**Exercise**
Word for word, copy the listing below and leave out its images.

**Material supplied**
════════════════════

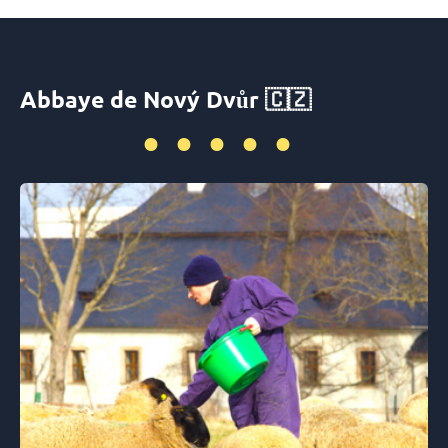
Abbaye de Nový Dvůr 🇨🇿
•••••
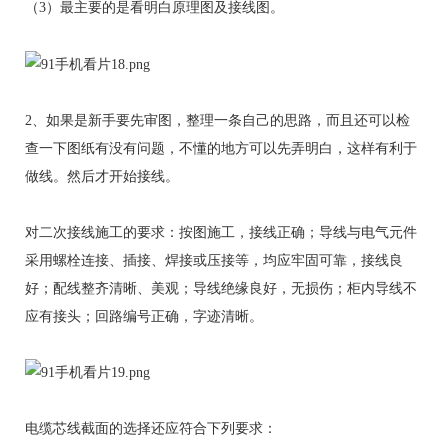
（3）最主要的是看明白原理图及接线图。
2、如果是新手要先审图，整理一条自己的思路，而且还可以检
查一下图纸有没有问题，不懂的地方可以先弄明白，这样有利于
做线。然后才开始接线。
对二次接线施工的要求：按图施工，接线正确；导线与电气元件
采用螺栓连接、插接、焊接或压接等，均应牢固可靠，接线良
好；配线整齐清晰、美观；导线绝缘良好，无损伤；柜内导线不
应有接头；回路编号正确，字迹清晰。
电缆芯线截面的选择还应符合下列要求：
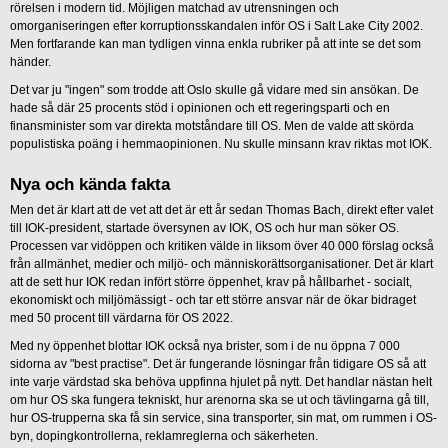
rörelsen i modern tid. Möjligen matchad av utrensningen och
omorganiseringen efter korruptionsskandalen inför OS i Salt Lake City 2002.
Men fortfarande kan man tydligen vinna enkla rubriker på att inte se det som
händer.
Det var ju "ingen" som trodde att Oslo skulle gå vidare med sin ansökan. De
hade så där 25 procents stöd i opinionen och ett regeringsparti och en
finansminister som var direkta motståndare till OS. Men de valde att skörda
populistiska poäng i hemmaopinionen. Nu skulle minsann krav riktas mot IOK.
Nya och kända fakta
Men det är klart att de vet att det är ett år sedan Thomas Bach, direkt efter valet
till IOK-president, startade översynen av IOK, OS och hur man söker OS.
Processen var vidöppen och kritiken välde in liksom över 40 000 förslag också
från allmänhet, medier och miljö- och människorättsorganisationer. Det är klart
att de sett hur IOK redan infört större öppenhet, krav på hållbarhet - socialt,
ekonomiskt och miljömässigt - och tar ett större ansvar när de ökar bidraget
med 50 procent till värdarna för OS 2022.
Med ny öppenhet blottar IOK också nya brister, som i de nu öppna 7 000
sidorna av "best practise". Det är fungerande lösningar från tidigare OS så att
inte varje värdstad ska behöva uppfinna hjulet på nytt. Det handlar nästan helt
om hur OS ska fungera tekniskt, hur arenorna ska se ut och tävlingarna gå till,
hur OS-trupperna ska få sin service, sina transporter, sin mat, om rummen i OS-
byn, dopingkontrollerna, reklamreglerna och säkerheten.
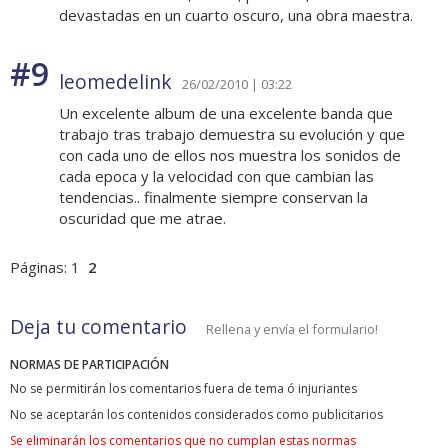
devastadas en un cuarto oscuro, una obra maestra.
#9
leomedelink
26/02/2010 | 03:22
Un excelente album de una excelente banda que
trabajo tras trabajo demuestra su evolución y que
con cada uno de ellos nos muestra los sonidos de
cada epoca y la velocidad con que cambian las
tendencias.. finalmente siempre conservan la
oscuridad que me atrae.
Páginas:
1
2
Deja tu comentario
Rellena y envía el formulario!
NORMAS DE PARTICIPACIÓN
No se permitirán los comentarios fuera de tema ó injuriantes
No se aceptarán los contenidos considerados como publicitarios
Se eliminarán los comentarios que no cumplan estas normas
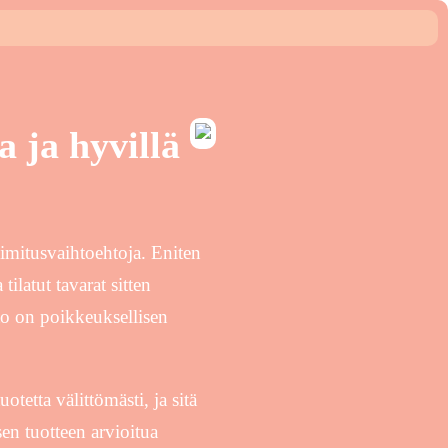
a ja hyvillä
toimitusvaihtoehtoja. Eniten
ilatut tavarat sitten
o on poikkeuksellisen
otetta välittömästi, ja sitä
en tuotteen arvioitua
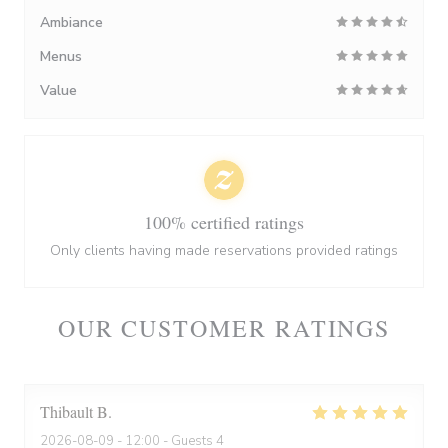
Ambiance
Menus
Value
100% certified ratings
Only clients having made reservations provided ratings
OUR CUSTOMER RATINGS
Thibault
B
2026-08-09
- 12:00 - Guests 4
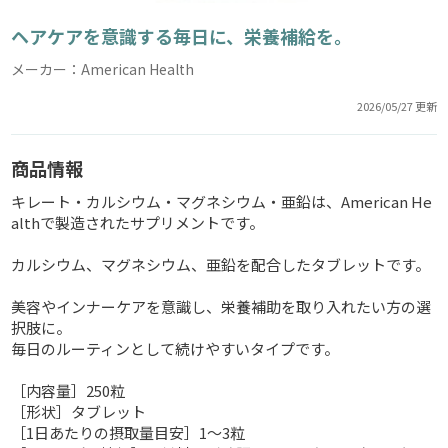
ヘアケアを意識する毎日に、栄養補給を。
メーカー：American Health
2026/05/27 更新
商品情報
キレート・カルシウム・マグネシウム・亜鉛は、American He
althで製造されたサプリメントです。
カルシウム、マグネシウム、亜鉛を配合したタブレットです。
美容やインナーケアを意識し、栄養補助を取り入れたい方の選
択肢に。
毎日のルーティンとして続けやすいタイプです。
［内容量］250粒
［形状］タブレット
［1日あたりの摂取量目安］1～3粒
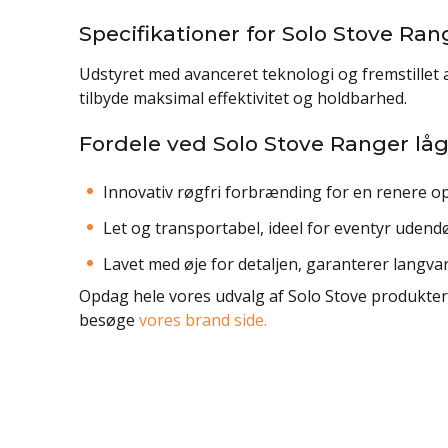
Specifikationer for Solo Stove Ran
Udstyret med avanceret teknologi og fremstillet af
tilbyde maksimal effektivitet og holdbarhed.
Fordele ved Solo Stove Ranger lå
Innovativ røgfri forbrænding for en renere op
Let og transportabel, ideel for eventyr udendø
Lavet med øje for detaljen, garanterer langvar
Opdag hele vores udvalg af Solo Stove produkter o
besøge
vores brand side.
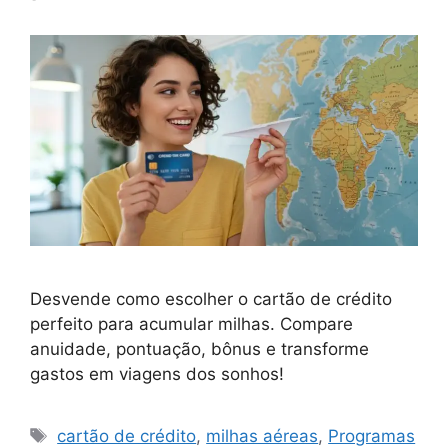
Desvende como escolher o cartão de crédito
perfeito para acumular milhas. Compare
anuidade, pontuação, bônus e transforme
gastos em viagens dos sonhos!
Tags
cartão de crédito
,
milhas aéreas
,
Programas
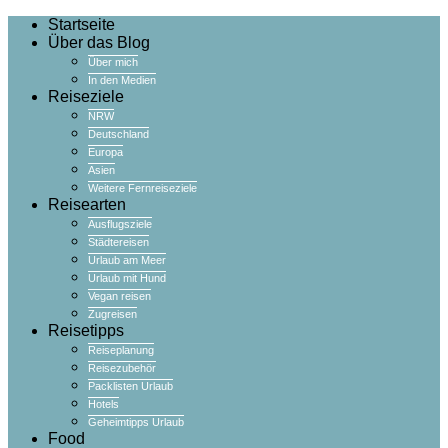
Startseite
Über das Blog
Über mich
In den Medien
Reiseziele
NRW
Deutschland
Europa
Asien
Weitere Fernreiseziele
Reisearten
Ausflugsziele
Städtereisen
Urlaub am Meer
Urlaub mit Hund
Vegan reisen
Zugreisen
Reisetipps
Reiseplanung
Reisezubehör
Packlisten Urlaub
Hotels
Geheimtipps Urlaub
Food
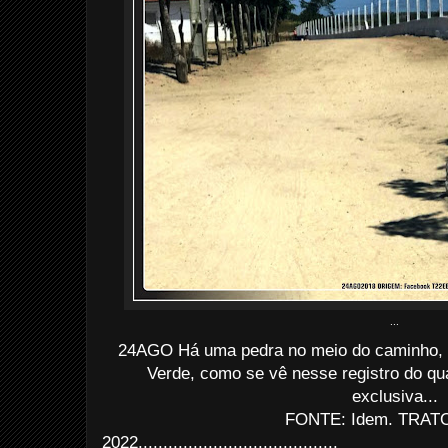
...
24AGO Há uma pedra no meio do caminho, 
Verde, como se vê nesse registro do q
exclusiva...
FONTE: Idem. TRATO
2022........................................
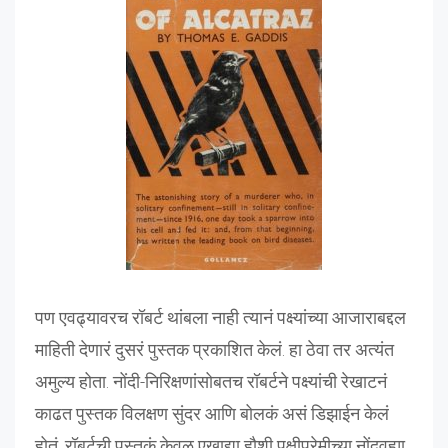
पण एवढ्यावरच रॉबर्ट थांबला नाही त्यानं पक्ष्यांच्या आजाराबद्दल
माहिती देणारं दुसरं पुस्तक प्रकाशित केलं. हा ठेवा तर अत्यंत
अमुल्य होता. नोंदी-निरिक्षणांसोबतच रॉबर्टने पक्ष्यांची रेखाटनं
काढत पुस्तक विलक्षण सुंदर आणि बोलकं असं डिझाईन केलं
होतं. रॉबर्टची पुस्तकं केवळ एखाद्या हौशी पक्षीप्रेमीच्या नोंदवह्या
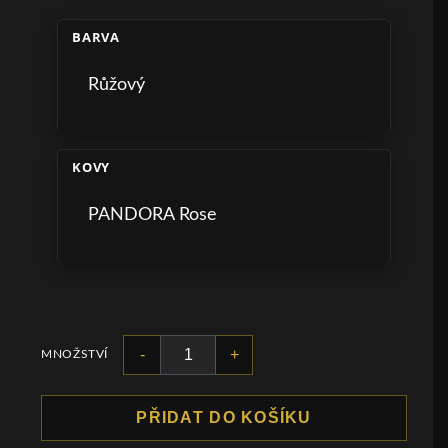
BARVA
Růžový
KOVY
PANDORA Rose
-
+
MNOŽSTVÍ
PŘIDAT DO KOŠÍKU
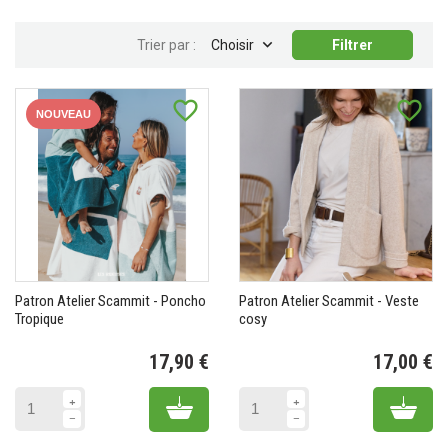

Trier par :
Choisir
Filtrer
favorite_border
favorite_border
NOUVEAU
Patron Atelier Scammit - Poncho
Patron Atelier Scammit - Veste
Tropique
cosy
17,90 €
17,00 €
Prix
Pr
Add to cart
Add 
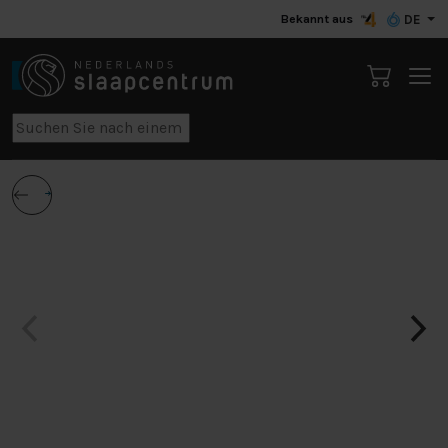
Bekannt aus
DE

════════════════════

**Solution for this exercise**
Abbaye de Nový Dvůr 🇨🇿
•••••
（3）最主要的是看明白原理图及接线图。
2、如果是新手要先审图，整理一条自己的思路，而且还可以检
查一下图纸有没有问题，不懂的地方可以先弄明白，这样有利于
做线。然后才开始接线。
对二次接线施工的要求：按图施工，接线正确；导线与电气元件
采用螺栓连接、插接、焊接或压接等，均应牢固可靠，接线良
好；配线整齐清晰、美观；导线绝缘良好，无损伤；柜内导线不
应有接头；回路编号正确，字迹清晰。
电缆芯线截面的选择还应符合下列要求：
rörelsen i modern tid. Möjligen matchad av utrensningen och
omorganiseringen efter korruptionsskandalen inför OS i Salt Lake City 2002.
Men fortfarande kan man tydligen vinna enkla rubriker på att inte se det som
händer.
Det var ju "ingen" som trodde att Oslo skulle gå vidare med sin ansökan. De
hade så där 25 procents stöd i opinionen och ett regeringsparti och en
finansminister som var direkta motståndare till OS. Men de valde att skörda
populistiska poäng i hemmaopinionen. Nu skulle minsann krav riktas mot IOK.
Nya och kända fakta
Men det är klart att de vet att det är ett år sedan Thomas Bach, direkt efter valet
till IOK-president, startade översynen av IOK, OS och hur man söker OS.
Processen var vidöppen och kritiken välde in liksom över 40 000 förslag också
från allmänhet, medier och miljö- och människorättsorganisationer. Det är klart
att de sett hur IOK redan infört större öppenhet, krav på hållbarhet - socialt,
ekonomiskt och miljömässigt - och tar ett större ansvar när de ökar bidraget
med 50 procent till värdarna för OS 2022.
Med ny öppenhet blottar IOK också nya brister, som i de nu öppna 7 000
sidorna av "best practise". Det är fungerande lösningar från tidigare OS så att
inte varje värdstad ska behöva uppfinna hjulet på nytt. Det handlar nästan helt
om hur OS ska fungera tekniskt, hur arenorna ska se ut och tävlingarna gå till,
hur OS-trupperna ska få sin service, sina transporter, sin mat, om rummen i OS-
byn, dopingkontrollerna, reklamreglerna och säkerheten.
devastadas en un cuarto oscuro, una obra maestra.
#9
leomedelink
26/02/2010 | 03:22
Un excelente album de una excelente banda que
trabajo tras trabajo demuestra su evolución y que
con cada uno de ellos nos muestra los sonidos de
cada epoca y la velocidad con que cambian las
tendencias.. finalmente siempre conservan la
oscuridad que me atrae.
Páginas:
1
2
Deja tu comentario
Rellena y envía el formulario!
NORMAS DE PARTICIPACIÓN
No se permitirán los comentarios fuera de tema ó injuriantes
No se aceptarán los contenidos considerados como publicitarios
Se eliminarán los comentarios que no cumplan estas normas
a ja hyvillä
toimitusvaihtoehtoja. Eniten
ilatut tavarat sitten
o on poikkeuksellisen
otetta välittömästi, ja sitä
en tuotteen arvioitua
Ambiance
Menus
Value
100% certified ratings
Only clients having made reservations provided ratings
OUR CUSTOMER RATINGS
Thibault
B
2026-08-09
- 12:00 - Guests 4
ヘアケアを意識する毎日に、栄養補給を。
メーカー：American Health
2026/05/27 更新
商品情報
キレート・カルシウム・マグネシウム・亜鉛は、American He
althで製造されたサプリメントです。
カルシウム、マグネシウム、亜鉛を配合したタブレットです。
美容やインナーケアを意識し、栄養補助を取り入れたい方の選
択肢に。
毎日のルーティンとして続けやすいタイプです。
［内容量］250粒
［形状］タブレット
［1日あたりの摂取量目安］1～3粒
Specifikationer for Solo Stove Ran
Udstyret med avanceret teknologi og fremstillet af
tilbyde maksimal effektivitet og holdbarhed.
Fordele ved Solo Stove Ranger lå
Innovativ røgfri forbrænding for en renere op
Let og transportabel, ideel for eventyr udendø
Lavet med øje for detaljen, garanterer langvar
Opdag hele vores udvalg af Solo Stove produkter o
besøge
vores brand side.
Desvende como escolher o cartão de crédito
perfeito para acumular milhas. Compare
anuidade, pontuação, bônus e transforme
gastos em viagens dos sonhos!
Tags
cartão de crédito
,
milhas aéreas
,
Programas
Startseite
Über das Blog
Über mich
In den Medien
Reiseziele
NRW
Deutschland
Europa
Asien
Weitere Fernreiseziele
Reisearten
Ausflugsziele
Städtereisen
Urlaub am Meer
Urlaub mit Hund
Vegan reisen
Zugreisen
Reisetipps
Reiseplanung
Reisezubehör
Packlisten Urlaub
Hotels
Geheimtipps Urlaub
Food
...
24AGO Há uma pedra no meio do caminho, 
Verde, como se vê nesse registro do q
exclusiva...
FONTE: Idem. TRATO
2022........................................
पण एवढ्यावरच रॉबर्ट थांबला नाही त्यानं पक्ष्यांच्या आजाराबद्दल
माहिती देणारं दुसरं पुस्तक प्रकाशित केलं. हा ठेवा तर अत्यंत
अमुल्य होता. नोंदी-निरिक्षणांसोबतच रॉबर्टने पक्ष्यांची रेखाटनं
काढत पुस्तक विलक्षण सुंदर आणि बोलकं असं डिझाईन केलं
होतं. रॉबर्टची पुस्तकं केवळ एखाद्या हौशी पक्षीप्रेमीच्या नोंदवह्या
BARVA
Růžový
KOVY
PANDORA Rose
-
+
MNOŽSTVÍ
PŘIDAT DO KOŠÍKU

Trier par :
Choisir
Filtrer
favorite_border
favorite_border
NOUVEAU
Patron Atelier Scammit - Poncho
Patron Atelier Scammit - Veste
Tropique
cosy
17,90 €
17,00 €
Prix
Pr
Add to cart
Add 
Bekannt aus
DE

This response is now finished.